[Stored data entries]
______

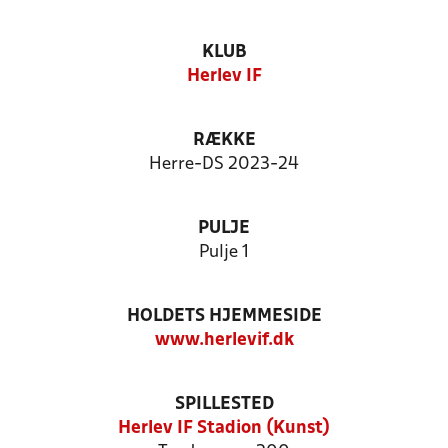
KLUB
Herlev IF
RÆKKE
Herre-DS 2023-24
PULJE
Pulje 1
HOLDETS HJEMMESIDE
www.herlevif.dk
SPILLESTED
Herlev IF Stadion (Kunst)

______

Final part of the records: return the line that contains "HOLDETS HJEMMESIDE" and every line after it, exactly, with no other lines added.

## Task output
HOLDETS HJEMMESIDE
www.herlevif.dk
SPILLESTED
Herlev IF Stadion (Kunst)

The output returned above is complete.